KazantsevAlexander - Fotolia
DataRobot expanded its partnership with Snowflake by integrating its Feature Discovery tool with the Snowflake cloud data warehouse.
Feature Discovery, which has been part of the DataRobot enterprise AI platform since 2019, enables users to automate the time-consuming process of feature engineering. With a visual relationships editor, users can set relationships between chosen data sets and carefully pick which data to include when calculating new features.
Using those defined relationships, Feature Discovery can automatically discover, test and create new features while providing a full lineage of how and where the features were generated.
The tool's new integration with Snowflake will enable users to perform data preparation operations in Snowflake, enabling them to access more data from Snowflake while cutting down on data movement and speeding up performance.

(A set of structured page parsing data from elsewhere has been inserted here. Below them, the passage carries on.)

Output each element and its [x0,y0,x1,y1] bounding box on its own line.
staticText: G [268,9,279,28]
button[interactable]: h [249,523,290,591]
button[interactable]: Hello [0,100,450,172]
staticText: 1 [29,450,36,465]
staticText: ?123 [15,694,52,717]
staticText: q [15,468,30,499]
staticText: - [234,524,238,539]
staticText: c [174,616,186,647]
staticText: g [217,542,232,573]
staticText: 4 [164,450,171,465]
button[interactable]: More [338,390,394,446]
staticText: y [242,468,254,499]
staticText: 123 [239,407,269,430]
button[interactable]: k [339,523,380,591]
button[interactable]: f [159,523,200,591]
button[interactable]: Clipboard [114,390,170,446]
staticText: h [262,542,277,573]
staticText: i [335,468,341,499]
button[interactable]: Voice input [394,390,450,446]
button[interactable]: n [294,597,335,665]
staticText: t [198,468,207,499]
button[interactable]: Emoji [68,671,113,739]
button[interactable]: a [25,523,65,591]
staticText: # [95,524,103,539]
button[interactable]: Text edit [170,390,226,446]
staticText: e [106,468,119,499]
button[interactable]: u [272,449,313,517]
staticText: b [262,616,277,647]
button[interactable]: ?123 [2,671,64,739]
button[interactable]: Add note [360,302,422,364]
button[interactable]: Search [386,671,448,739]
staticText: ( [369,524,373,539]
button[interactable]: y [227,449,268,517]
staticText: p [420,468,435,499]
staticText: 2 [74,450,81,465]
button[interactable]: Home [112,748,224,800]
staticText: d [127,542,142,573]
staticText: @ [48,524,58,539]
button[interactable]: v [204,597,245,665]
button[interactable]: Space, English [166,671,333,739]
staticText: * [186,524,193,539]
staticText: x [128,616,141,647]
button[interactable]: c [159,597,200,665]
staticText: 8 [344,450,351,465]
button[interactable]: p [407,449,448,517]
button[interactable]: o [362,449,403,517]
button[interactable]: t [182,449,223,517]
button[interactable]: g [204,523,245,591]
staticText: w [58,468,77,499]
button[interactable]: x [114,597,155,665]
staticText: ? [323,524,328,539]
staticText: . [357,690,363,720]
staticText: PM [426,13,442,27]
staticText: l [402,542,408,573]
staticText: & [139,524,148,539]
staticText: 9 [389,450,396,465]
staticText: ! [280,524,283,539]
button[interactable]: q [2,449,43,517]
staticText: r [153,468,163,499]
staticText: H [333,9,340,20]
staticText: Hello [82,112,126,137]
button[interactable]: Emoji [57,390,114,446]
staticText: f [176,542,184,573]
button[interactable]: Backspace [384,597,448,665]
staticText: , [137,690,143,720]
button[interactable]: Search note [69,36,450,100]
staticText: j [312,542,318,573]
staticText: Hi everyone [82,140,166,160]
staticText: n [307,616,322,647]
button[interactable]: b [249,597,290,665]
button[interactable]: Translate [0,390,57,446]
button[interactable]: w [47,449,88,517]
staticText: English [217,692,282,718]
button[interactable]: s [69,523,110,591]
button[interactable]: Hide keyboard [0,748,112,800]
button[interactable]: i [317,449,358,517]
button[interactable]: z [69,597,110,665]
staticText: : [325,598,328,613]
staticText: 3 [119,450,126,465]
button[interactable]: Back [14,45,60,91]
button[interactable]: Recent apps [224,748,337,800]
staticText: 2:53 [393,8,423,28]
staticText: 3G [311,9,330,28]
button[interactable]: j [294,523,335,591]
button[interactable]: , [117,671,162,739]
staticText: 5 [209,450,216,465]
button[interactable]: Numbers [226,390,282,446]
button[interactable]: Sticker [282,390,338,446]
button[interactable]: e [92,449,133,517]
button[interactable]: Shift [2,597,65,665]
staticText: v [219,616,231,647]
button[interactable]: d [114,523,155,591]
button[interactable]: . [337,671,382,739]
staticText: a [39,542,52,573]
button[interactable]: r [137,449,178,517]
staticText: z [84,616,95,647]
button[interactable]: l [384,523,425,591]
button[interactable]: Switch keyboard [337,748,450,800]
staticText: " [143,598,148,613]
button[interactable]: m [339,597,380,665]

"This integration is valuable, as it empowers businesses to simplify the creation and implementation of features for machine learning and accelerate adoption and scalability," said Ritu Jyoti, program vice president for AI research at IDC. "Overall, it helps in unlocking data and feature silos with powerful predictions and actionable intelligence."

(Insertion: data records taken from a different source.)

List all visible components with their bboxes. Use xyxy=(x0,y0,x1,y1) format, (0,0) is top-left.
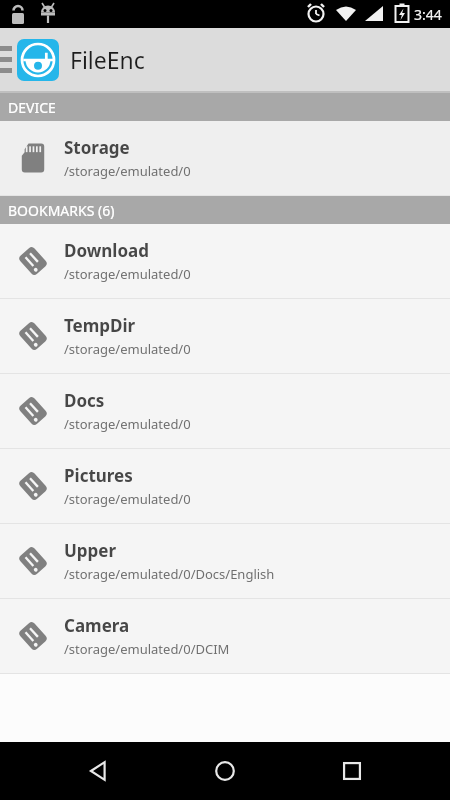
staticText: /storage/emulated/0/DCIM xyxy=(64,640,230,658)
staticText: Download xyxy=(64,239,149,262)
staticText: DEVICE xyxy=(8,98,56,117)
button[interactable]: Pictures xyxy=(0,449,450,523)
button[interactable]: Home xyxy=(196,742,254,800)
button[interactable]: Recent apps xyxy=(323,742,381,800)
staticText: 3:44 xyxy=(414,5,442,24)
staticText: Camera xyxy=(64,614,130,637)
staticText: Upper xyxy=(64,539,117,562)
button[interactable]: Storage xyxy=(0,121,450,195)
staticText: /storage/emulated/0 xyxy=(64,415,191,433)
staticText: /storage/emulated/0/Docs/English xyxy=(64,565,275,583)
button[interactable]: Download xyxy=(0,224,450,298)
staticText: /storage/emulated/0 xyxy=(64,265,191,283)
button[interactable]: Back xyxy=(69,742,127,800)
staticText: TempDir xyxy=(64,314,136,337)
button[interactable]: Open navigation drawer xyxy=(0,28,14,91)
staticText: Pictures xyxy=(64,464,133,487)
staticText: FileEnc xyxy=(70,44,145,75)
staticText: BOOKMARKS (6) xyxy=(8,201,115,220)
staticText: Storage xyxy=(64,136,130,159)
staticText: /storage/emulated/0 xyxy=(64,162,191,180)
button[interactable]: Docs xyxy=(0,374,450,448)
button[interactable]: TempDir xyxy=(0,299,450,373)
staticText: /storage/emulated/0 xyxy=(64,340,191,358)
button[interactable]: Upper xyxy=(0,524,450,598)
button[interactable]: Camera xyxy=(0,599,450,673)
staticText: Docs xyxy=(64,389,105,412)
staticText: /storage/emulated/0 xyxy=(64,490,191,508)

The integration comes after DataRobot revealed in December that Snowflake Ventures contributed to DataRobot's $320 million Series F funding round. The funding boosted DataRobot's valuation to more than $2.8 billion.
Alongside the investment, DataRobot entered into a partnership with Snowflake to deepen user experience with enhanced product integration and a go-to-market strategy, Jyoti noted.
Ritu JyotiProgram vice president, AI research, IDC
Responding to questions from SearchEnterpriseAI, a DataRobot spokesperson noted that DataRobot has a number of joint customers with Snowflake, although the spokesperson declined to say how many.
Currently, while DataRobot works with other cloud storage providers, it does not have a similar Feature Discovery integration with other cloud data storage vendors.
DataRobot said that, pending customer demand, it would consider adding support for this optimization to other data sources but doesn't yet have a timeline for that.